What you have to do:
Report each line of the records where "dropdown" occurs.

*** Opening of Extracted information ***

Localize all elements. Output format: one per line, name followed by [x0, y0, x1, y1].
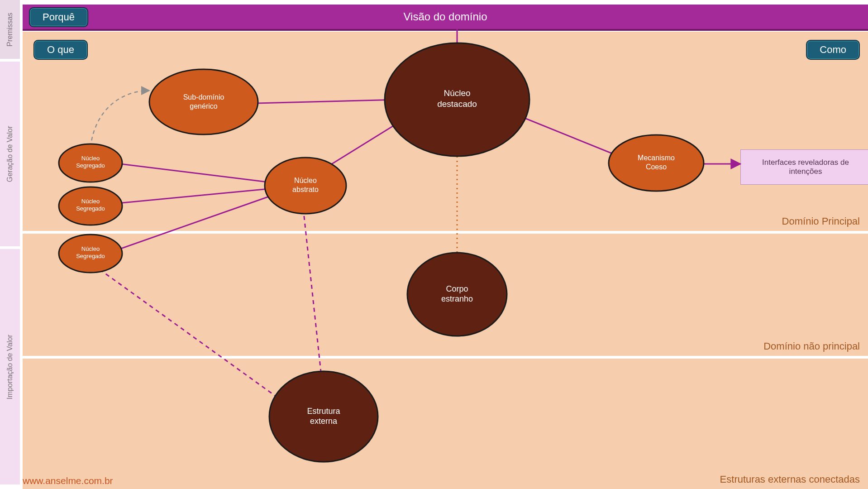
rail-seg-premissas: Premissas — [0, 0, 20, 59]
region-dominio-nao-principal: Domínio não principal — [23, 234, 868, 356]
rail-label-premissas: Premissas — [6, 13, 14, 47]
header-title: Visão do domínio — [403, 10, 487, 23]
rail-label-importacao: Importação de Valor — [6, 335, 14, 399]
category-rail: Premissas Geração de Valor Importação de… — [0, 0, 20, 489]
infobox-interfaces: Interfaces reveladoras de intenções — [740, 149, 868, 185]
badge-porque-label: Porquê — [43, 11, 75, 23]
diagram-canvas: Visão do domínio Domínio Principal Domín… — [23, 0, 868, 489]
region-label-nao-principal: Domínio não principal — [763, 340, 860, 352]
rail-label-geracao: Geração de Valor — [6, 126, 14, 182]
rail-seg-importacao: Importação de Valor — [0, 249, 20, 484]
region-estruturas-externas: Estruturas externas conectadas — [23, 359, 868, 489]
badge-oque[interactable]: O que — [33, 40, 88, 60]
region-label-principal: Domínio Principal — [782, 216, 860, 227]
rail-seg-geracao: Geração de Valor — [0, 62, 20, 246]
badge-porque[interactable]: Porquê — [29, 7, 88, 27]
badge-oque-label: O que — [47, 44, 74, 56]
region-label-externas: Estruturas externas conectadas — [720, 474, 860, 485]
badge-como-label: Como — [820, 44, 846, 56]
infobox-label: Interfaces reveladoras de intenções — [747, 158, 864, 176]
footer-url: www.anselme.com.br — [23, 475, 113, 486]
region-dominio-principal: Domínio Principal — [23, 32, 868, 231]
header-bar: Visão do domínio — [23, 5, 868, 31]
badge-como[interactable]: Como — [806, 40, 860, 60]
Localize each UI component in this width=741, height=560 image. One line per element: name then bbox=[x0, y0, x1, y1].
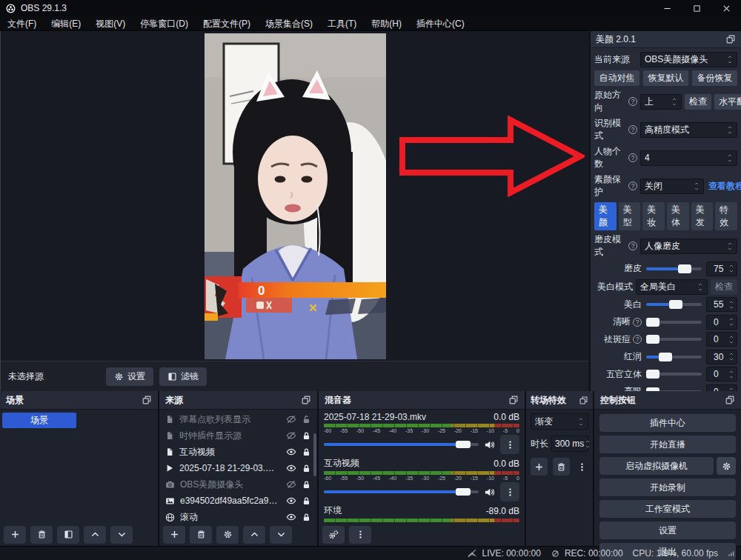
popout-dock-icon[interactable] bbox=[508, 395, 519, 405]
help-icon[interactable]: ? bbox=[633, 335, 642, 344]
bright-eyes-value-box[interactable]: 0 bbox=[706, 384, 737, 392]
menu-docks[interactable]: 停靠窗口(D) bbox=[133, 16, 196, 31]
source-settings-button[interactable]: 设置 bbox=[106, 367, 153, 386]
clarity-slider[interactable] bbox=[646, 321, 702, 324]
popout-dock-icon[interactable] bbox=[725, 34, 736, 44]
stepper-arrows-icon[interactable] bbox=[728, 335, 734, 344]
source-properties-button[interactable] bbox=[216, 526, 239, 544]
help-icon[interactable]: ? bbox=[628, 153, 637, 162]
rosy-value-box[interactable]: 30 bbox=[706, 350, 737, 364]
start-virtual-camera-button[interactable]: 启动虚拟摄像机 bbox=[599, 457, 714, 475]
preview-video[interactable]: 0 ✕ bbox=[205, 33, 386, 359]
scene-move-down-button[interactable] bbox=[110, 526, 133, 544]
help-icon[interactable]: ? bbox=[628, 97, 637, 106]
reset-default-button[interactable]: 恢复默认 bbox=[643, 70, 688, 86]
stepper-arrows-icon[interactable] bbox=[726, 153, 733, 163]
stepper-arrows-icon[interactable] bbox=[728, 352, 734, 361]
help-icon[interactable]: ? bbox=[628, 181, 637, 190]
rosy-slider[interactable] bbox=[646, 356, 702, 359]
source-row[interactable]: OBS美颜摄像头 bbox=[159, 476, 317, 493]
tutorial-link[interactable]: 查看教程 bbox=[708, 180, 741, 193]
stepper-arrows-icon[interactable] bbox=[728, 387, 734, 391]
bareface-protect-dropdown[interactable]: 关闭 bbox=[640, 179, 704, 194]
acne-removal-slider[interactable] bbox=[646, 338, 702, 341]
whiten-check-button[interactable]: 检查 bbox=[711, 279, 737, 295]
start-recording-button[interactable]: 开始录制 bbox=[599, 479, 736, 496]
face-3d-value-box[interactable]: 0 bbox=[706, 367, 737, 381]
mixer-options-button[interactable] bbox=[349, 526, 371, 544]
stepper-arrows-icon[interactable] bbox=[728, 370, 734, 379]
source-row[interactable]: 2025-07-18 21-29-03.mkv bbox=[159, 460, 317, 476]
smooth-mode-dropdown[interactable]: 人像磨皮 bbox=[640, 239, 737, 254]
add-scene-button[interactable] bbox=[4, 526, 26, 544]
eye-icon[interactable] bbox=[286, 463, 296, 473]
menu-tools[interactable]: 工具(T) bbox=[320, 16, 364, 31]
track-options-button[interactable] bbox=[500, 482, 519, 501]
detect-mode-dropdown[interactable]: 高精度模式 bbox=[640, 122, 737, 138]
current-source-dropdown[interactable]: OBS美颜摄像头 bbox=[640, 52, 737, 67]
add-source-button[interactable] bbox=[163, 526, 185, 544]
lock-icon[interactable] bbox=[302, 496, 311, 506]
sources-scrollbar[interactable] bbox=[313, 433, 316, 476]
source-row[interactable]: 时钟插件显示源 bbox=[159, 427, 317, 444]
menu-scene-collection[interactable]: 场景集合(S) bbox=[258, 16, 320, 31]
tab-hair[interactable]: 美发 bbox=[691, 202, 714, 230]
popout-dock-icon[interactable] bbox=[725, 395, 735, 405]
acne-value-box[interactable]: 0 bbox=[706, 332, 737, 347]
people-count-stepper[interactable]: 4 bbox=[640, 150, 737, 166]
popout-dock-icon[interactable] bbox=[579, 396, 588, 405]
help-icon[interactable]: ? bbox=[628, 125, 637, 134]
eye-off-icon[interactable] bbox=[286, 414, 296, 424]
minimize-button[interactable] bbox=[652, 0, 682, 16]
lock-icon[interactable] bbox=[302, 513, 311, 522]
orientation-dropdown[interactable]: 上 bbox=[640, 94, 682, 110]
backup-restore-button[interactable]: 备份恢复 bbox=[692, 70, 737, 86]
source-row[interactable]: 互动视频 bbox=[159, 444, 317, 460]
whiten-value-box[interactable]: 55 bbox=[706, 297, 737, 312]
help-icon[interactable]: ? bbox=[633, 318, 642, 327]
tab-effects[interactable]: 特效 bbox=[715, 202, 737, 230]
transition-options-button[interactable] bbox=[575, 458, 588, 476]
autofocus-button[interactable]: 自动对焦 bbox=[594, 70, 639, 86]
scene-move-up-button[interactable] bbox=[84, 526, 106, 544]
track-options-button[interactable] bbox=[500, 435, 519, 454]
volume-slider[interactable] bbox=[324, 490, 479, 493]
remove-scene-button[interactable] bbox=[30, 526, 53, 544]
virtual-camera-config-button[interactable] bbox=[717, 457, 736, 475]
studio-mode-button[interactable]: 工作室模式 bbox=[599, 500, 736, 518]
whiten-mode-dropdown[interactable]: 全局美白 bbox=[636, 279, 708, 295]
menu-file[interactable]: 文件(F) bbox=[0, 16, 44, 31]
help-icon[interactable]: ? bbox=[628, 241, 637, 250]
stepper-arrows-icon[interactable] bbox=[728, 300, 734, 310]
scene-list-item[interactable]: 场景 bbox=[2, 413, 76, 428]
eye-icon[interactable] bbox=[286, 496, 296, 506]
smooth-slider[interactable] bbox=[646, 267, 702, 270]
speaker-icon[interactable] bbox=[484, 487, 495, 498]
plugin-center-button[interactable]: 插件中心 bbox=[599, 414, 736, 432]
stepper-arrows-icon[interactable] bbox=[728, 264, 734, 273]
maximize-button[interactable] bbox=[682, 0, 711, 16]
bright-eyes-slider[interactable] bbox=[646, 390, 702, 392]
duration-stepper[interactable]: 300 ms bbox=[551, 436, 588, 452]
face-3d-slider[interactable] bbox=[646, 373, 702, 376]
menu-view[interactable]: 视图(V) bbox=[88, 16, 133, 31]
lock-icon[interactable] bbox=[302, 431, 311, 441]
smooth-value-box[interactable]: 75 bbox=[706, 261, 737, 276]
eye-icon[interactable] bbox=[286, 512, 296, 522]
scene-filters-button[interactable] bbox=[57, 526, 79, 544]
horizontal-flip-button[interactable]: 水平翻转 bbox=[714, 94, 741, 110]
eye-icon[interactable] bbox=[286, 447, 296, 457]
source-move-down-button[interactable] bbox=[270, 526, 292, 544]
tab-body[interactable]: 美体 bbox=[667, 202, 689, 230]
close-button[interactable] bbox=[711, 0, 741, 16]
orientation-check-button[interactable]: 检查 bbox=[685, 94, 711, 110]
menu-help[interactable]: 帮助(H) bbox=[364, 16, 409, 31]
add-transition-button[interactable] bbox=[531, 458, 548, 476]
source-filters-button[interactable]: 滤镜 bbox=[159, 367, 207, 386]
volume-slider[interactable] bbox=[324, 443, 479, 446]
source-row[interactable]: e394502df49aa5fc2a99cd2e7c bbox=[159, 493, 317, 509]
start-streaming-button[interactable]: 开始直播 bbox=[599, 436, 736, 453]
source-row[interactable]: 滚动 bbox=[159, 509, 317, 523]
speaker-icon[interactable] bbox=[484, 439, 495, 450]
whiten-slider[interactable] bbox=[646, 303, 702, 306]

*** Close of Extracted information ***

Reply:
bareface-protect-dropdown[interactable]: 关闭 bbox=[640, 179, 704, 194]
smooth-mode-dropdown[interactable]: 人像磨皮 bbox=[640, 239, 737, 254]
detect-mode-dropdown[interactable]: 高精度模式 bbox=[640, 122, 737, 138]
current-source-dropdown[interactable]: OBS美颜摄像头 bbox=[640, 52, 737, 67]
orientation-dropdown[interactable]: 上 bbox=[640, 94, 682, 110]
whiten-mode-dropdown[interactable]: 全局美白 bbox=[636, 279, 708, 295]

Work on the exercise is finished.